I am tired, excited and wish I had come for the month, next year! I suppose you might say that most of the stuff here is over my head or not tools I will use in the last 40, but the the place, the spirits of 37 years and more of great and crazy writers is worth the price many times over. The energy here, the young people, the excitement about our world, caring for it, and being artists blows your mind. Anna invited us many times as we began, "If there is something you want to do, organize, create, do it, that is what Naropa is about." Dam, no one ever said that at St.Olaf, or Luther Seminary, not in that spirit. But those places and my journey as strange and wonderful as  it has been brings me right to this MOMENT! I thank the Gods!

Oh we saw the sun and the mountains today, their hope for more tomorrow, and 90 degree weather by the end of the week.  Sleep well my friends...please comment if you visit the blog, we might even have a conversation.

1 comment:

  1. In the Mean Time, by Roger Sween (rev. 17 June 2010)

    The other side yawns, empty in silent stillness,
    inert and thoughtless, helplessly routine
    despite whirling atomies; fixed, that is,
    without volition except at the will of others.
    What else could it mean?

    The dead, as we have heard, have only their shadows,
    no actual life of their own beyond our wish to reflect them.
    To be alive is to clamor against the bounds of life
    and its “target” in someone’s term for inevitable death.
    Perhaps he meant a target for those lost to direction:
    doors and windows closed, passages blocked with inattention
    until every pinnacle topples into the dreadful waste
    of meaninglessness, of abysmal nothingness.

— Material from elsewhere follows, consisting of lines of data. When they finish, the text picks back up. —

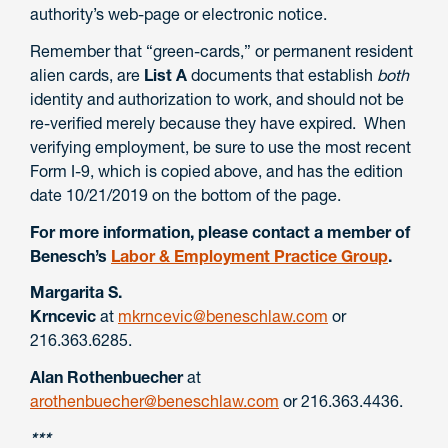
authority’s web-page or electronic notice.
Remember that “green-cards,” or permanent resident
alien cards, are
List A
documents that establish
both
identity and authorization to work, and should not be
re-verified merely because they have expired. When
verifying employment, be sure to use the most recent
Form I-9, which is copied above, and has the edition
date 10/21/2019 on the bottom of the page.
For more information, please contact a member of
Benesch’s
Labor & Employment Practice Group
.
Margarita S.
Krncevic
at
mkrncevic@beneschlaw.com
or
216.363.6285.
Alan Rothenbuecher
at
arothenbuecher@beneschlaw.com
or 216.363.4436.
***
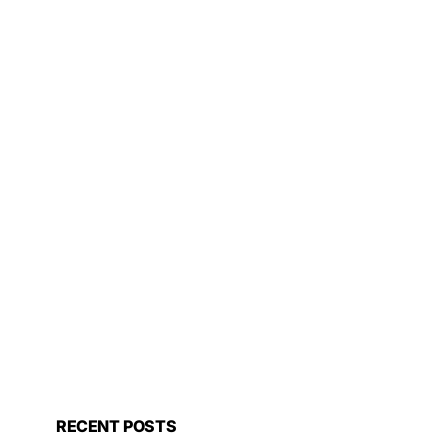
RECENT POSTS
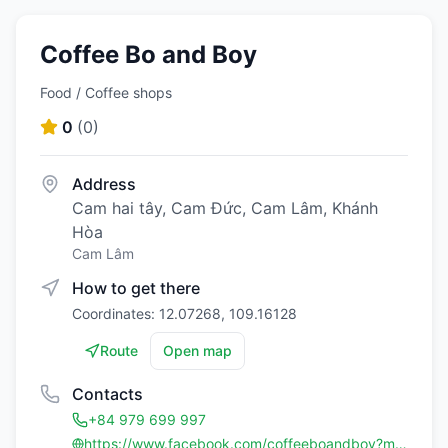
Coffee Bo and Boy
Food / Coffee shops
0
(
0
)
Address
Cam hai tây, Cam Đức, Cam Lâm, Khánh
Hòa
Cam Lâm
How to get there
Coordinates: 12.07268, 109.16128
Route
Open map
Contacts
+84 979 699 997
https://www.facebook.com/coffeeboandboy?mibextid=LQQJ4d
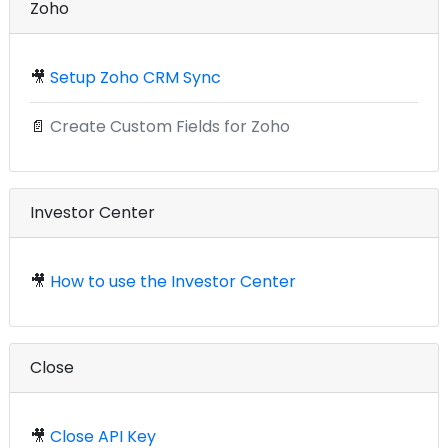
Zoho
🎥
Setup Zoho CRM Sync
📄
Create Custom Fields for Zoho
Investor Center
🎥
How to use the Investor Center
Close
🎥
Close API Key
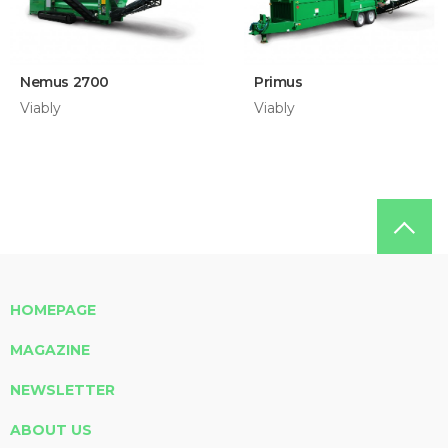
Nemus 2700
Primus
Viably
Viably
HOMEPAGE
MAGAZINE
NEWSLETTER
ABOUT US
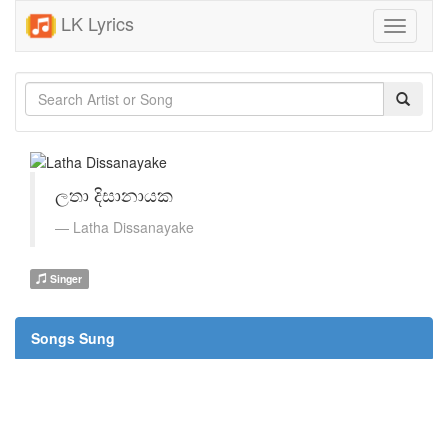
LK Lyrics
Toggle
navigati
ලතා දිසානායක
Latha Dissanayake
Singer
Songs Sung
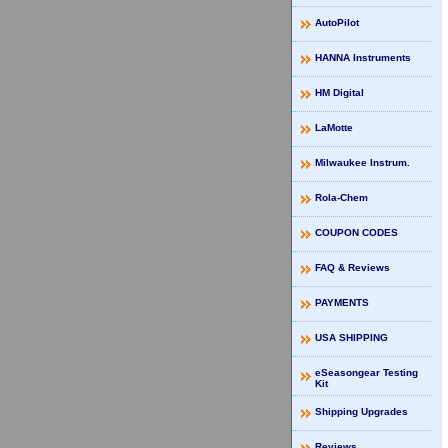
AutoPilot
HANNA Instruments
HM Digital
LaMotte
Milwaukee Instrum.
Rola-Chem
COUPON CODES
FAQ & Reviews
PAYMENTS
USA SHIPPING
eSeasongear Testing
Kit
Shipping Upgrades
Reviews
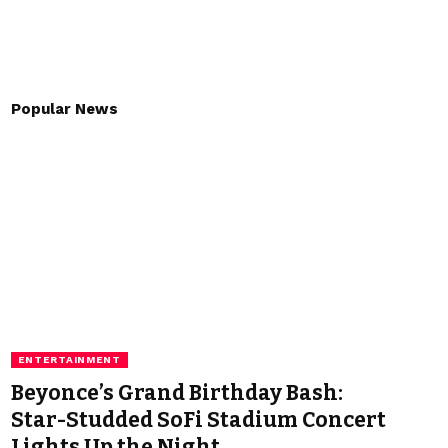
Popular News
ENTERTAINMENT
Beyonce’s Grand Birthday Bash:
Star-Studded SoFi Stadium Concert
Lights Up the Night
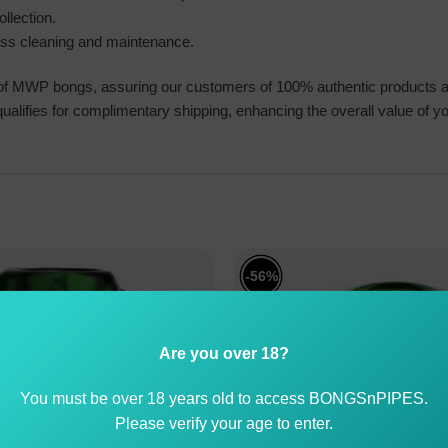
llection.
less cleaning and maintenance.
 of MWP bongs, assuring our customers of 100% authentic products an
alifies for complimentary shipping, enhancing the overall value of y
-56%
Are you over 18?
You must be over 18 years old to access BONGSnPIPES.
Please verify your age to enter.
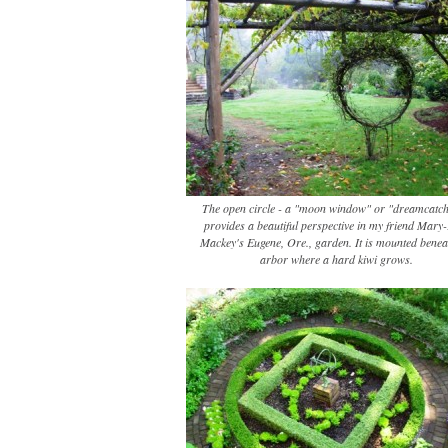
The open circle - a "moon window" or "dreamcatch
provides a beautiful perspective in my friend Mary
Mackey's Eugene, Ore., garden. It is mounted benea
arbor where a hard kiwi grows.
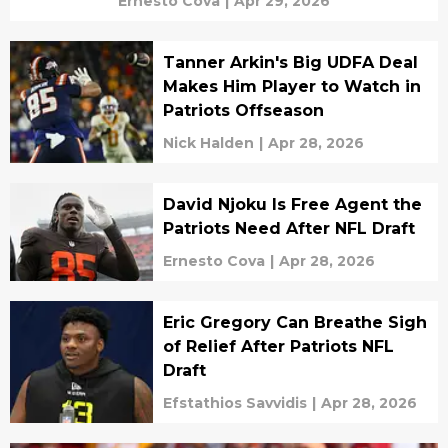
Ernesto Cova
|
Apr 29, 2026
Tanner Arkin's Big UDFA Deal
Makes Him Player to Watch in
Patriots Offseason
Nick Halden
|
Apr 28, 2026
David Njoku Is Free Agent the
Patriots Need After NFL Draft
Ernesto Cova
|
Apr 28, 2026
Eric Gregory Can Breathe Sigh
of Relief After Patriots NFL
Draft
Efstathios Savvidis
|
Apr 28, 2026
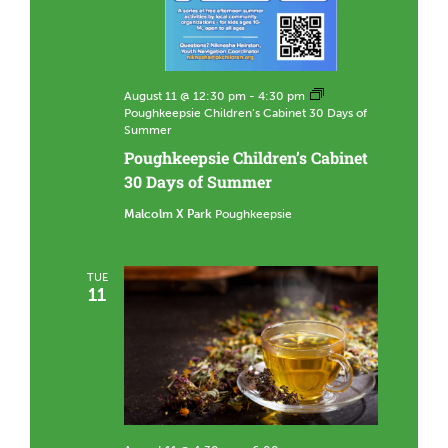
August 11 @ 12:30 pm
-
4:30 pm
Poughkeepsie Children’s Cabinet 30 Days of
Summer
Poughkeepsie Children’s Cabinet
30 Days of Summer
Malcolm X Park
Poughkeepsie
TUE
11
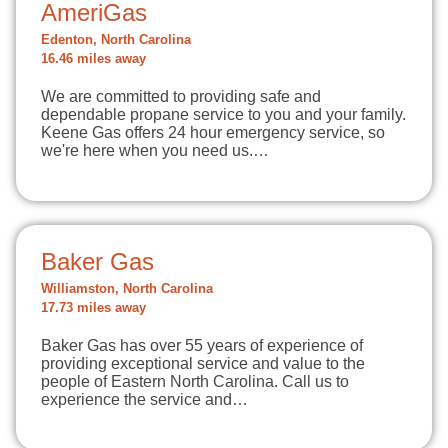
AmeriGas
Edenton, North Carolina
16.46 miles away
We are committed to providing safe and
dependable propane service to you and your family.
Keene Gas offers 24 hour emergency service, so
we're here when you need us.…
Baker Gas
Williamston, North Carolina
17.73 miles away
Baker Gas has over 55 years of experience of
providing exceptional service and value to the
people of Eastern North Carolina. Call us to
experience the service and…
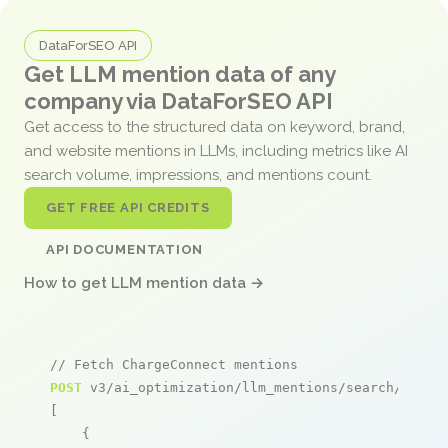
DataForSEO API
Get LLM mention data of any
company via DataForSEO API
Get access to the structured data on keyword, brand,
and website mentions in LLMs, including metrics like AI
search volume, impressions, and mentions count.
GET FREE API CREDITS
API DOCUMENTATION
How to get LLM mention data →
// Fetch ChargeConnect mentions
POST
 v3/ai_optimization/llm_mentions/search/live

[

    {
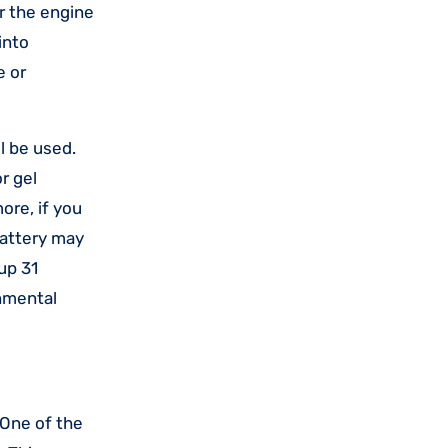
r the engine
into
e or
l be used.
r gel
ore, if you
battery may
up 31
onmental
 One of the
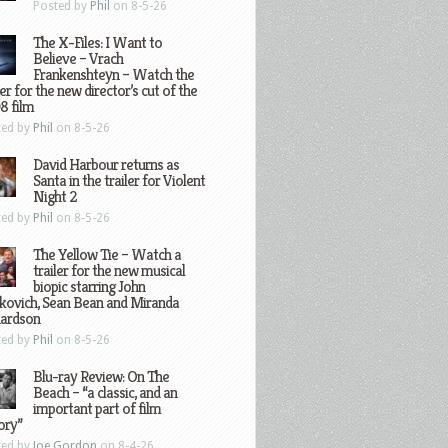
Posted by
Phil
on 8-5-26
The X-Files: I Want to
Believe – Vrach
Frankenshteyn – Watch the
ler for the new director’s cut of the
8 film
ted by
Phil
on 8-5-26
David Harbour returns as
Santa in the trailer for Violent
Night 2
ted by
Phil
on 8-5-26
The Yellow Tie – Watch a
trailer for the new musical
biopic starring John
kovich, Sean Bean and Miranda
hardson
ted by
Phil
on 8-5-26
Blu-ray Review: On The
Beach – “a classic, and an
important part of film
ory”
ted by
Joe Gordon
on 8-4-26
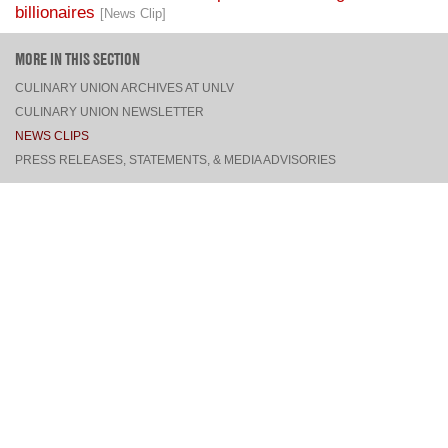
MORE IN THIS SECTION
CULINARY UNION ARCHIVES AT UNLV
CULINARY UNION NEWSLETTER
NEWS CLIPS
PRESS RELEASES, STATEMENTS, & MEDIA ADVISORIES
TOP
CONNECT
FACEBOOK
TWITTER
INSTAGRAM
YOUTUBE
PINTEREST
TUMBLR
VIEW DESKTOP SITE
CONTACT US
·
PRIVACY POLICY
COPYRIGHT © 2026 CULINARY WORKERS UNION LOCAL 226
THE CULINARY UNION IS AN AFFILIATE OF
UNITE HERE
SITE BY
TRILOGY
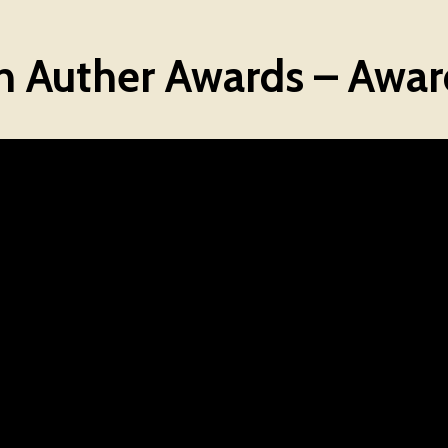
Auther Awards – Awar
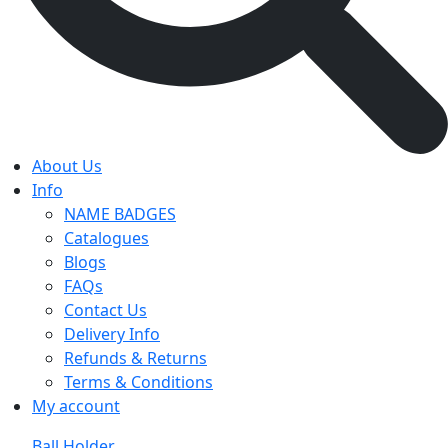
About Us
Info
NAME BADGES
Catalogues
Blogs
FAQs
Contact Us
Delivery Info
Refunds & Returns
Terms & Conditions
My account
Ball Holder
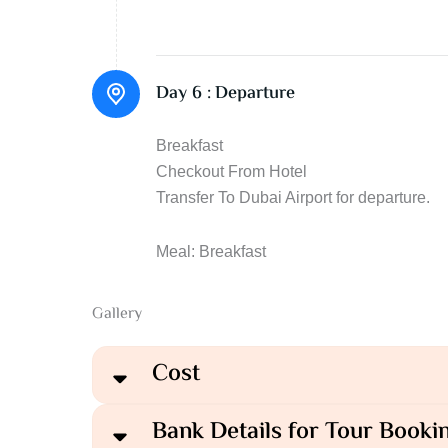
Day 6 :
Departure
Breakfast
Checkout From Hotel
Transfer To Dubai Airport for departure.
Meal: Breakfast
Gallery
Cost
Bank Details for Tour Booki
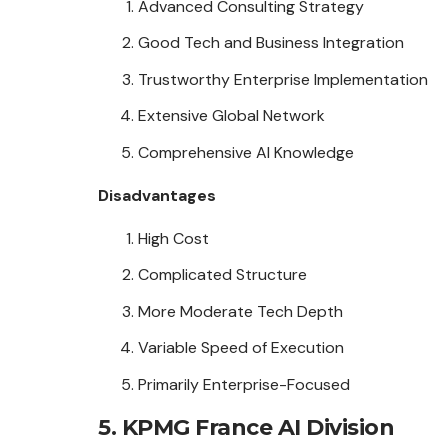
Advanced Consulting Strategy
Good Tech and Business Integration
Trustworthy Enterprise Implementation
Extensive Global Network
Comprehensive AI Knowledge
Disadvantages
High Cost
Complicated Structure
More Moderate Tech Depth
Variable Speed of Execution
Primarily Enterprise-Focused
5. KPMG France AI Division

    Might I welcome a hastening death, and chastened
    move onwards to fulfillment at my every best?
    May then thought and action measure life
    in fruits pressed together, overflowing.

    For death remains the inevitable, stealthy one,
    taking its ease in denial and obsequious ignorance,
    quietly subliminal in each short life until it takes command.
    Faceless death, hooded and obscure in its fog
    of failed attention, becomes the living, unspoken subtext,
    ever present, ever at work, swallowing
    even as the masquerade ends: it is time.